The unjust enrichment of an ex-spouse can pose significant financial challenges after separation. This article explores the remedies available to restore economic balance between common-law partners, based on the provisions of the Civil Code of Québec.
Despite the imminent coming into force of the new provisions of the Civil Code of Quebec providing for the introduction of the parental union regime (which will include the possibility for one spouse to claim a compensatory allowance from the other), the unjust enrichment remedy currently remains the main pecuniary recourse that one spouse can assert against the other following a separation.
This remedy is essentially designed to balance the finances between de facto spouses after their separation, provided certain criteria are met.
APPLICATION CRITERIA
The unjust enrichment remedy is codified in article 1493 of the Civil Code of Québec. To claim unjust enrichment, the financially aggrieved spouse must prove :
(a) Enrichment: It must be proven that one of the spouses has been enriched during the union, either through an increase in the patrimony of the enriched spouse, or through services rendered by the impoverished spouse to the enriched spouse;
(b) Impoverishment: You must prove that you became impoverished during the union, which may take the form of a loss of earnings;
(c) A correlation between enrichment and impoverishment: you became poorer because your spouse became richer, and vice versa;
(d) Lack of justification: the enrichment must be without legal reason, i.e. without legal or conventional justification;
(e) Absence of other remedies: For an action for unjust enrichment to be brought, the injured party must have no other contractual means or remedy available to him or her.
Insofar as the financially injured spouse can prove all the above criteria, he or she will be entitled to compensation for his or her contribution to the enriched person’s patrimony.

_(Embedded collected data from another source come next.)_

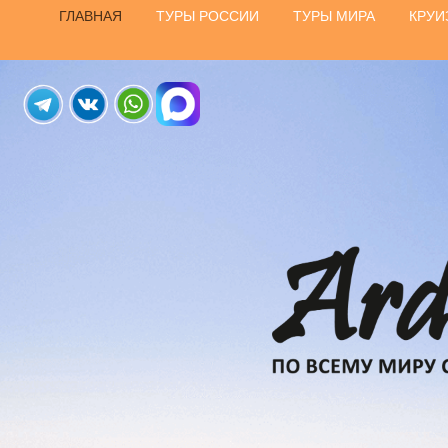
ГЛАВНАЯ
ТУРЫ РОССИИ
ТУРЫ МИРА
КРУИ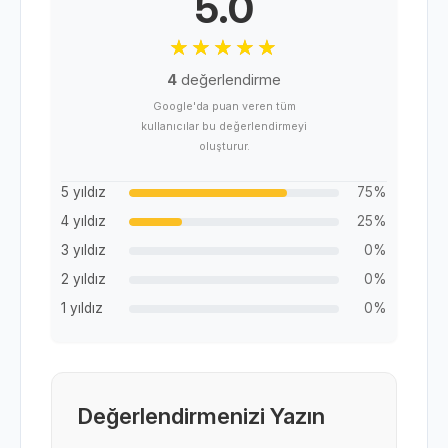
5.0
4
değerlendirme
Google'da puan veren tüm
kullanıcılar bu değerlendirmeyi
oluşturur.
5 yıldız
75%
4 yıldız
25%
3 yıldız
0%
2 yıldız
0%
1 yıldız
0%
Değerlendirmenizi Yazın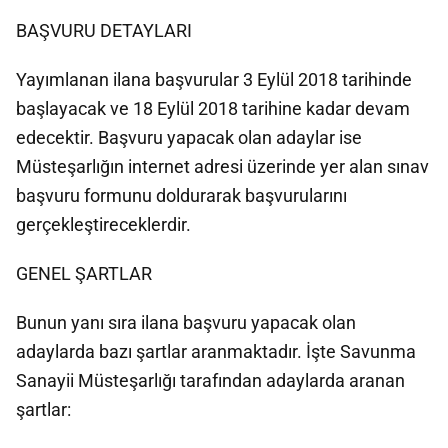
BAŞVURU DETAYLARI
Yayımlanan ilana başvurular 3 Eylül 2018 tarihinde
başlayacak ve 18 Eylül 2018 tarihine kadar devam
edecektir. Başvuru yapacak olan adaylar ise
Müsteşarlığın internet adresi üzerinde yer alan sınav
başvuru formunu doldurarak başvurularını
gerçekleştireceklerdir.
GENEL ŞARTLAR
Bunun yanı sıra ilana başvuru yapacak olan
adaylarda bazı şartlar aranmaktadır. İşte Savunma
Sanayii Müsteşarlığı tarafından adaylarda aranan
şartlar: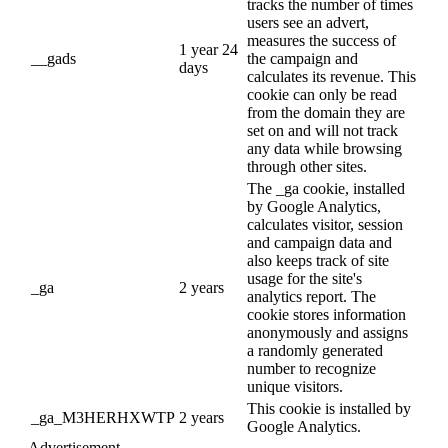
tracks the number of times
users see an advert,
measures the success of
1 year 24
__gads
the campaign and
days
calculates its revenue. This
cookie can only be read
from the domain they are
set on and will not track
any data while browsing
through other sites.
The _ga cookie, installed
by Google Analytics,
calculates visitor, session
and campaign data and
also keeps track of site
usage for the site's
_ga
2 years
analytics report. The
cookie stores information
anonymously and assigns
a randomly generated
number to recognize
unique visitors.
This cookie is installed by
_ga_M3HERHXWTP
2 years
Google Analytics.
Advertisement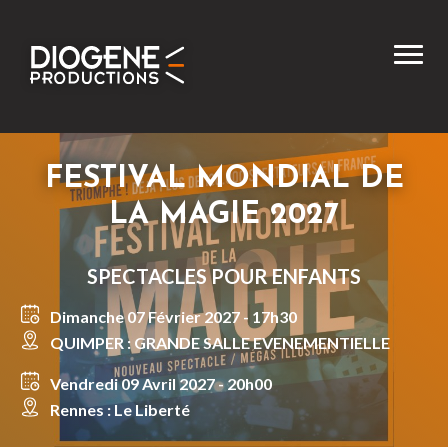
FESTIVAL MONDIAL DE
LA MAGIE 2027
SPECTACLES POUR ENFANTS
Dimanche 07 Février 2027 - 17h30
QUIMPER : GRANDE SALLE EVENEMENTIELLE
Vendredi 09 Avril 2027 - 20h00
Rennes : Le Liberté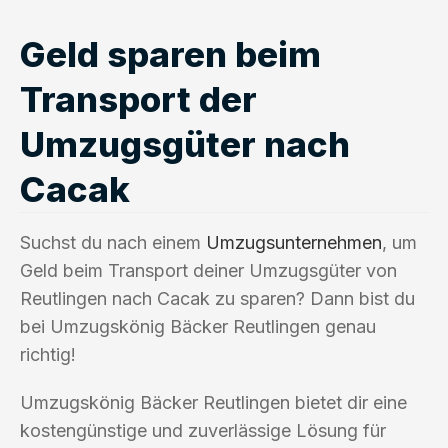
Geld sparen beim
Transport der
Umzugsgüter nach
Cacak
Suchst du nach einem
Umzugsunternehmen
, um
Geld beim Transport deiner Umzugsgüter von
Reutlingen nach Cacak zu sparen? Dann bist du
bei Umzugskönig Bäcker Reutlingen genau
richtig!
Umzugskönig Bäcker Reutlingen bietet dir eine
kostengünstige und zuverlässige Lösung für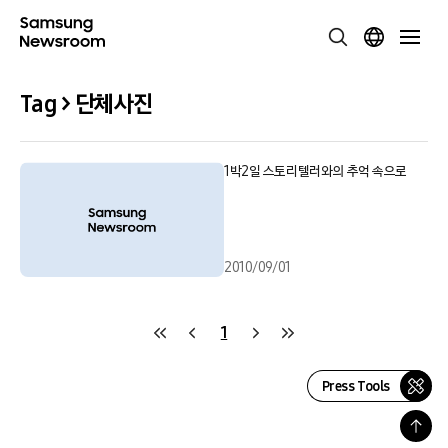
Tag > 단체사진
1박2일 스토리텔러와의 추억 속으로
2010/09/01
1
Press Tools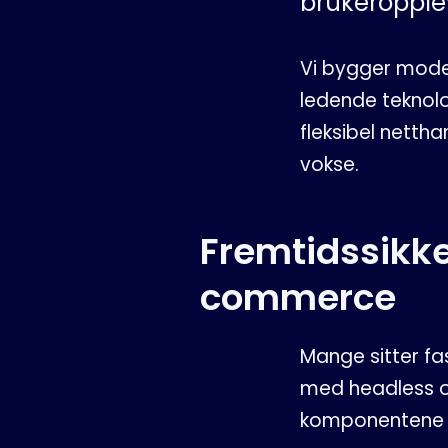
brukeropple
Vi bygger mod
ledende teknol
fleksibel netth
vokse.
Fremtidssikk
commerce
Mange sitter fa
med headless 
komponentene f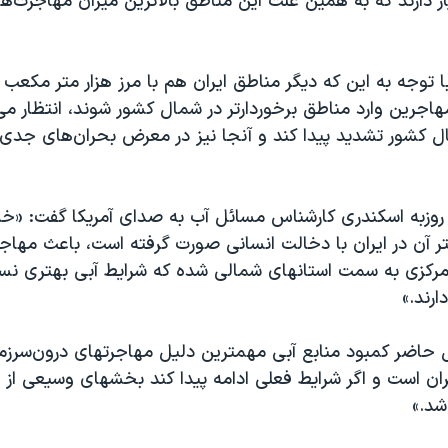
ر دارند که به همین علت این مناطق بالاترین میزان مهاجرت‌ها
با توجه به این که دیگر مناطق ایران هم با مرز هزار متر مکعب 
مهاجرین وارد مناطق برخوردار‌تر در شمال کشور شوند، انتظار می‌
 کشور تشدید پیدا کند و آنجا نیز در معرض بحران‌های جدی‌ت
 روزبه اسکندری کارشناس مسائل آب به صدای آمریکا گفت: «
 آن در ایران با دخالت انسانی صورت گرفته است، باعث مهاجر
مرکزی به سمت استانهای شمالی شده که شرایط آبی بهتری نس
رند.»
ال حاضر کمبود منابع آبی مهمترین دلیل مهاجرتهای درون‌سرزم
ران است و اگر شرایط فعلی ادامه پیدا کند بخشهای وسیعی از ا
د.»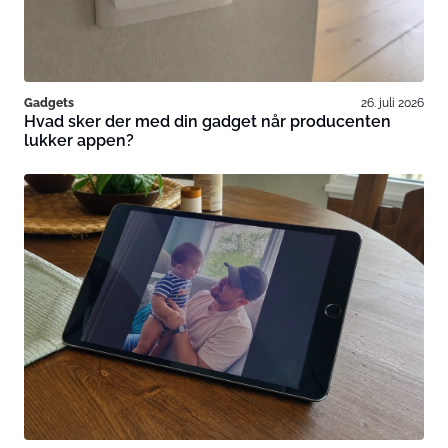
Gadgets
26. juli 2026
Hvad sker der med din gadget når producenten
lukker appen?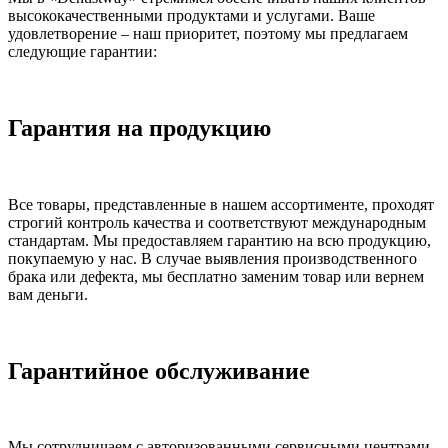
высококачественными продуктами и услугами. Ваше
удовлетворение – наш приоритет, поэтому мы предлагаем
следующие гарантии:
Гарантия на продукцию
Все товары, представленные в нашем ассортименте, проходят
строгий контроль качества и соответствуют международным
стандартам. Мы предоставляем гарантию на всю продукцию,
покупаемую у нас. В случае выявления производственного
брака или дефекта, мы бесплатно заменим товар или вернем
вам деньги.
Гарантийное обслуживание
Мы сотрудничаем с авторизованными сервисными центрами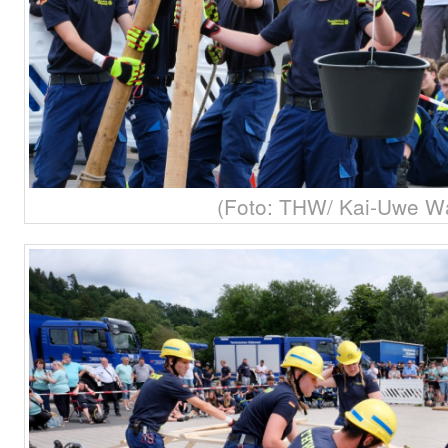
(Foto: THW/ Kai-Uwe W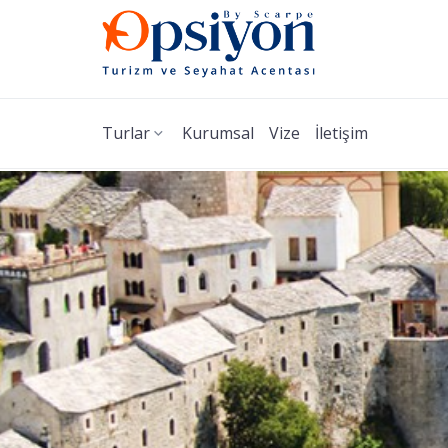
Turlar
Kurumsal
Vize
İletişim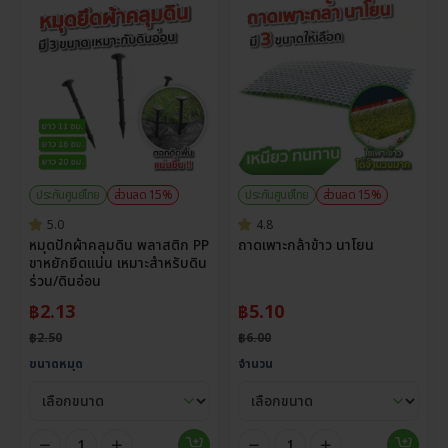
ประกันศูนย์ไทย
ส่วนลด 15%
ประกันศูนย์ไทย
ส่วนลด 15%
5.0
4.8
หมุดปักผ้าคลุมดิน พลาสติก PP
ถาดเพาะกล้าข้าว นาโยน
ขาหยักยึดแน่น เหมาะสำหรับดิน
ร่วน/ดินอ่อน
฿
2.13
฿
5.10
฿
2.50
฿
6.00
ขนาดหมุด
จำนวน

There are two main methods of calculating enrichment:
1. that based on the value received, corresponding to the amount the enriched party would have had to spend to receive the service, and
2. The accumulated value method, which seeks to determine the contribution of the financially aggrieved spouse to the overall wealth of two parties built up through their joint efforts.
VALUE RECEIVED VS. ACCUMULATED VALUE
In the case of value received, the impoverished will be awarded an amount typically representing what the impoverished should have received as remuneration for the services received. In the case of accumulated value, which is based more on Common Law principles, instead of paying an indemnity as provided for in the Civil Code of Québec, the party who has contributed to the enrichment of the other receives, as compensation, a right of ownership in property.
For accumulated value, the Supreme Court of Canada ruled in Kerr v. Baranow[1] that the parties must have been involved in a joint family venture. Those alleging its existence must show that (1) the parties participated in a joint effort to achieve important objectives, (2) the high degree of integration of the parties’ finances, (3) that they intended to share the wealth they created together, and (4) the priority given to the family.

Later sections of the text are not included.